Start of Extracted records

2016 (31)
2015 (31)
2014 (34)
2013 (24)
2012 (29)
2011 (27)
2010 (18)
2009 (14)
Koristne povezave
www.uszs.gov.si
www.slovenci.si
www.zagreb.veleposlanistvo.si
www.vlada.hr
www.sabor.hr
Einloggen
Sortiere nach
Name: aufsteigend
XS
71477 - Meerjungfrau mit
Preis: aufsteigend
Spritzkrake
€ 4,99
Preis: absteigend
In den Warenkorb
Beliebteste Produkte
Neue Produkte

End of Extracted records
Start of Extracted records

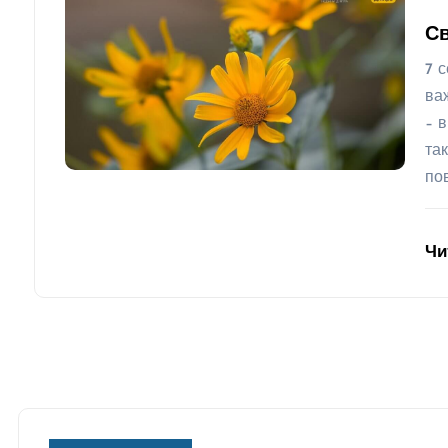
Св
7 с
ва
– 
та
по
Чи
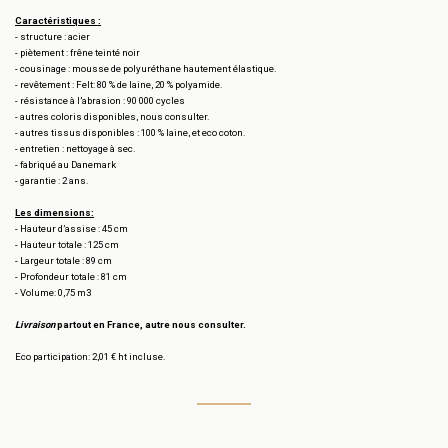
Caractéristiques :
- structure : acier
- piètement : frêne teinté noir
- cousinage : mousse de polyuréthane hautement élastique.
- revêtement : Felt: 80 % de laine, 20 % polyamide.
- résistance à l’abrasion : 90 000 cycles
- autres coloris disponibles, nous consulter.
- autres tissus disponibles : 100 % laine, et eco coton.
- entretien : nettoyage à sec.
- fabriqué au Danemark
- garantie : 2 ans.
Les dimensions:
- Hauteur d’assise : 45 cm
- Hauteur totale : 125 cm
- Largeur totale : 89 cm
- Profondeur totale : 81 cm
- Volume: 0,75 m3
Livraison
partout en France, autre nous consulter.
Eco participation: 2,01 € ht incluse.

End of Extracted records
Start of Extracted records

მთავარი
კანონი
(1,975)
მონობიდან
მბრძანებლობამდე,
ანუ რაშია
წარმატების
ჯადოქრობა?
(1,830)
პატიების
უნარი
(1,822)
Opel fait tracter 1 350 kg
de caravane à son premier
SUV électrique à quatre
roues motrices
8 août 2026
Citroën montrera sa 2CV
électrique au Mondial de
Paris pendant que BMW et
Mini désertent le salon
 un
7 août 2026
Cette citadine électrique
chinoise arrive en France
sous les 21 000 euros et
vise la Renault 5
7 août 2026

End of Extracted records

Task to carry out
Line count for the string "France": please say how many lines in the entries above contain it, with no other words.

Solved problem
2